Герцогиню обуял такой ужас, что она совершенно не отдавала себе отчёта, куда и какой дорогой её несли. Очнувшись, она увидела, что лежит на диване в чужой комнате, в мужской спальне, связанная по рукам и ногам шёлковыми шнурами. Она невольно вскрикнула, встретившись глазами с Арманом де Монриво, который, сидя в кресле в домашнем халате, невозмутимо курил сигару.
— Не кричите, герцогиня, — сказал он холодно, вынимая сигару изо рта, — у меня мигрень. Не бойтесь, я развяжу вас. Но выслушайте внимательно то, что я буду иметь честь вам сказать. — И он осторожно распутал верёвки, стягивающие ей ноги. — Какой смысл кричать? Все равно никто вас не услышит. Вы слишком хорошо воспитаны, чтобы поднимать шум понапрасну. Если вы не будете благоразумны, если попытаетесь бороться со мной, я опять свяжу вам руки и ноги. Надеюсь, что, все хорошенько обдумав, из уважения к самой себе, вы будете лежать смирно, как будто вы у себя дома, на собственной кушетке, такая же холодная, как там… Много слез, таясь ото всех, пролил я из-за вас на своей кушетке.
Пока Монриво говорил, герцогиня украдкой осмотрелась кругом пытливым женским взглядом — взглядом, который кажется рассеянным, но замечает все. Ей очень понравилась эта комната, отчасти напоминающая монашескую келью. Она носила отпечаток мыслей и чувств её владельца. Никакие украшения не нарушали одноцветной серой окраски голых стен. На полу расстилался зелёный ковёр. Чёрная кушетка, стол с бумагами, два больших кресла, комод с часами, низкая кровать, покрытая красным сукном с чёрным греческим орнаментом, — все вместе указывало на простой и строгий уклад жизни. Трехсвечник, стоявший на камине, напоминал своей египетской формой о бескрайних пустынях, где так долго скитался этот человек. Возле кровати, покоившейся на огромных лапах сфинкса, которые выступали из-под складок покрывала, между изножьем и боковой стеной находилась какая-то дверь, скрытая зеленой занавеской с красными и чёрными кистями, подвешенной на массивных кольцах к перекладине. Дверь, через которую её внесли незнакомцы, была завешана такой же портьерой, слегка подхваченной шнуром. Окинув взглядом обе занавески, чтобы сравнить их, герцогиня заметила, что дверь возле кровати была отворена и снизу сквозь бахрому пробивался из соседней комнаты красноватый свет. Этот тускло мерцающий огонь, естественно, возбудил её любопытство, и она различила в неверном полумраке какие-то неясные странные тени; в ту минуту ей ещё не приходило в голову, что опасность могла угрожать ей оттуда, её живо интересовало совсем другое.
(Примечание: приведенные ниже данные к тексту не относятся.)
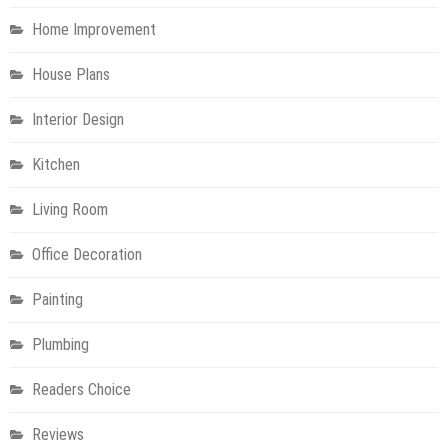
Home Improvement
House Plans
Interior Design
Kitchen
Living Room
Office Decoration
Painting
Plumbing
Readers Choice
Reviews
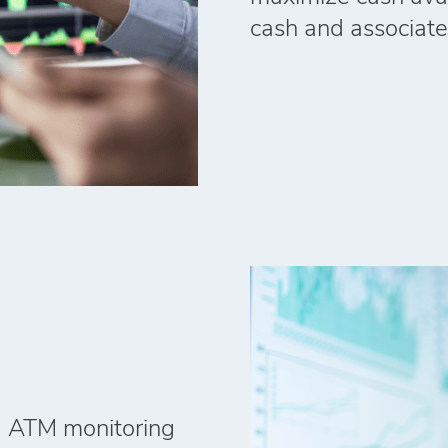
cash and associate
ed ATM monitoring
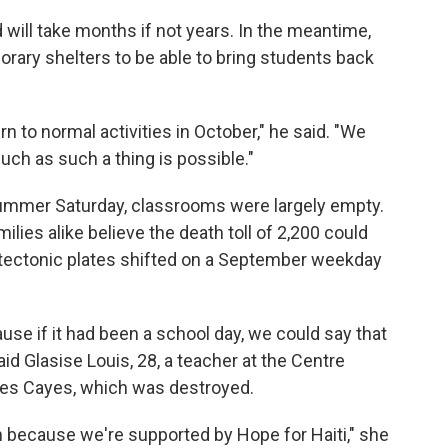
will take months if not years. In the meantime,
porary shelters to be able to bring students back
rn to normal activities in October," he said. "We
much as such a thing is possible."
ummer Saturday, classrooms were largely empty.
milies alike believe the death toll of 2,200 could
e tectonic plates shifted on a September weekday
use if it had been a school day, we could say that
aid Glasise Louis, 28, a teacher at the Centre
Les Cayes, which was destroyed.
 because we're supported by Hope for Haiti," she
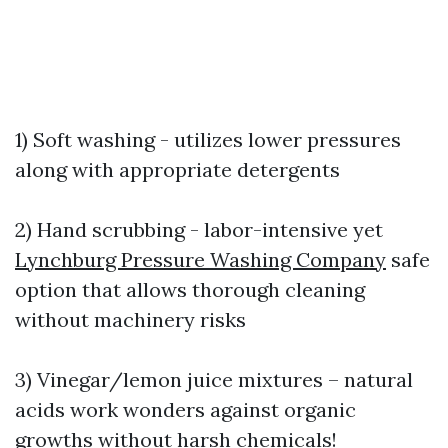
1) Soft washing - utilizes lower pressures
along with appropriate detergents
2) Hand scrubbing - labor-intensive yet
Lynchburg Pressure Washing Company
safe
option that allows thorough cleaning
without machinery risks
3) Vinegar/lemon juice mixtures – natural
acids work wonders against organic
growths without harsh chemicals!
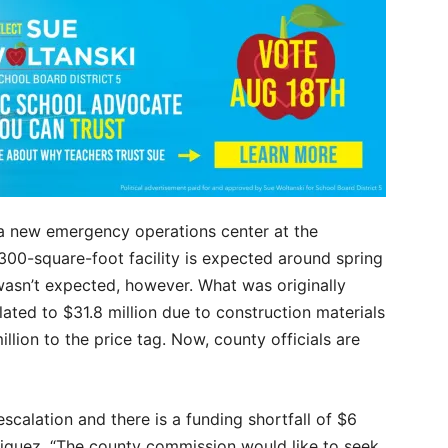
 a new emergency operations center at the
300-square-foot facility is expected around spring
wasn’t expected, however. What was originally
lated to $31.8 million due to construction materials
llion to the price tag. Now, county officials are
scalation and there is a funding shortfall of $6
iguez. “The county commission would like to seek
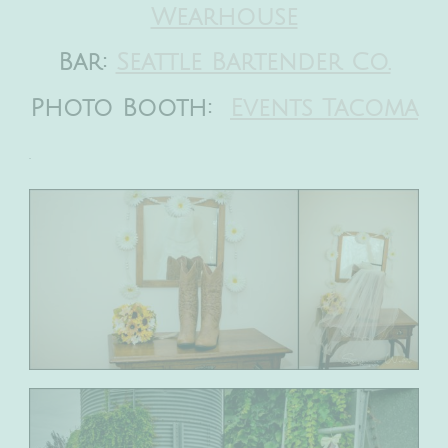
Wearhouse
Bar:
Seattle Bartender Co.
Photo Booth:
Events Tacoma
.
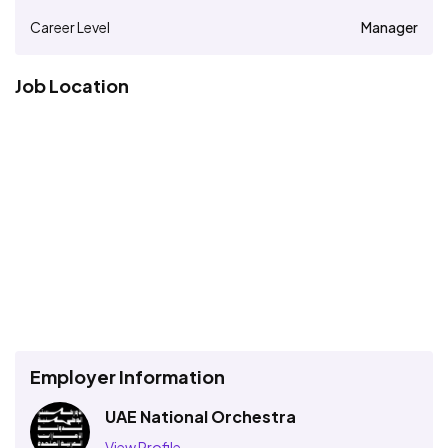
Career Level
Manager
Job Location
Employer Information
UAE National Orchestra
View Profile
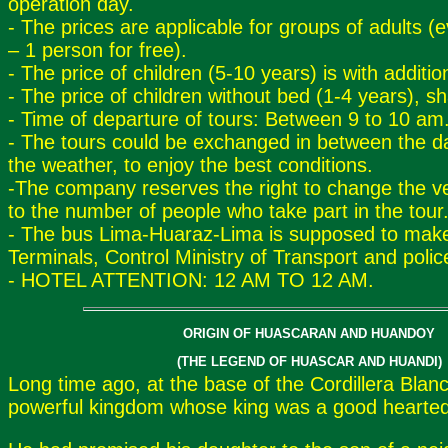
operation day.
- The prices are applicable for groups of adults (
– 1 person for free).
- The price of children (5-10 years) is with additio
- The price of children without bed (1-4 years), sh
- Time of departure of tours: Between 9 to 10 am
- The tours could be exchanged in between the d
the weather, to enjoy the best conditions.
-The company reserves the right to change the ve
to the number of people who take part in the tour
- The bus Lima-Huaraz-Lima is supposed to make
Terminals, Control Ministry of Transport and polic
- HOTEL ATTENTION: 12 AM TO 12 AM.
ORIGIN OF HUASCARAN AND HUANDOY
(THE LEGEND OF HUASCAR AND HUANDI)
Long time ago, at the base of the Cordillera Blan
powerful kingdom whose king was a good hearte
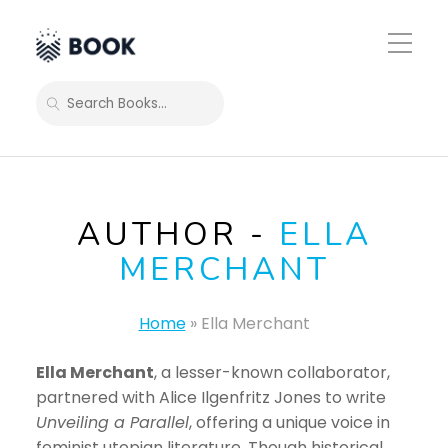
Toggle
Mobile
Menu
SEARCH
AUTHOR -
ELLA
MERCHANT
Home
»
Ella Merchant
Ella Merchant
, a lesser-known collaborator,
partnered with Alice Ilgenfritz Jones to write
Unveiling a Parallel
, offering a unique voice in
feminist utopian literature. Though historical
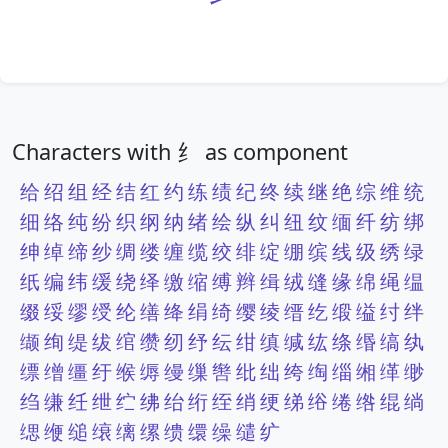
Characters with 纟 as component
给
绍
组
经
结
红
约
练
绩
纪
终
续
继
绝
综
维
统
细
络
纯
纷
织
纲
纳
绪
绘
纵
纠
纽
纹
缅
纤
纺
绑
绅
绰
缔
纱
绸
缕
缠
缆
绞
绯
绽
绷
缤
线
级
绣
绿
纸
编
纬
缓
绕
绎
缴
缩
缚
辫
缉
绒
缝
缘
绵
绳
缊
缀
绥
缪
绶
纶
缮
绛
绢
绮
缨
绫
缙
纥
缎
缢
纣
绊
缬
绚
缇
绂
绾
缵
纫
纾
纭
绀
缜
缄
纮
绦
缗
缟
纨
缥
缯
缰
纡
缑
缛
缦
缫
辔
纰
绌
绔
绹
缁
缃
缂
缈
绉
缣
纴
绁
纻
绋
绐
绗
绖
绡
绠
绨
绤
绻
绺
绲
绱
缌
缏
缒
缞
缡
缧
缋
缳
缲
缱
纩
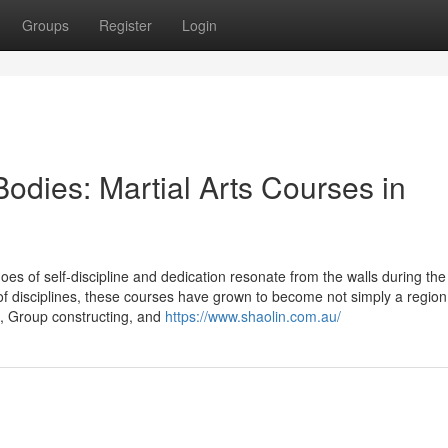
Groups
Register
Login
dies: Martial Arts Courses in
oes of self-discipline and dedication resonate from the walls during the
f disciplines, these courses have grown to become not simply a region 
t, Group constructing, and
https://www.shaolin.com.au/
— Сударь, не будет ли нескромностью спросить вас, что вы намерены со мной сделать? — проговорила она дерзким и язвительным тоном.
Герцогиня ожидала, что услышит от Монриво страстные слова любви. Ведь чтобы похитить женщину, надо её обожать.
— Решительно ничего, сударыня, — отвечал он, с небрежным изяществом пуская последние клубы дыма, — я задержу вас здесь недолго. Прежде всего я хочу сказать вам, кто вы такая и кто такой я. Когда вы лежите у себя в будуаре, изящно изогнувшись на кушетке, я теряюсь, я не умею выразить своих мыслей. Притом же у себя дома при малейшем неугодном вам слове вы дёргаете шнурок звонка, громко зовёте слуг и выгоняете любовника за дверь, как последнего негодяя. Здесь я чувствую себя свободно. Отсюда никто не смеет меня выгнать. Здесь вы на несколько минут в моей власти и соблаговолите меня выслушать. Не опасайтесь ничего. Я похитил вас не затем, чтобы оскорблять вас или чтобы силой добиться того, чего не умел заслужить любовью, чего вы не захотели подарить мне добровольно. Это было бы подло. Вы, может быть, признаете насилие, я же его не допускаю…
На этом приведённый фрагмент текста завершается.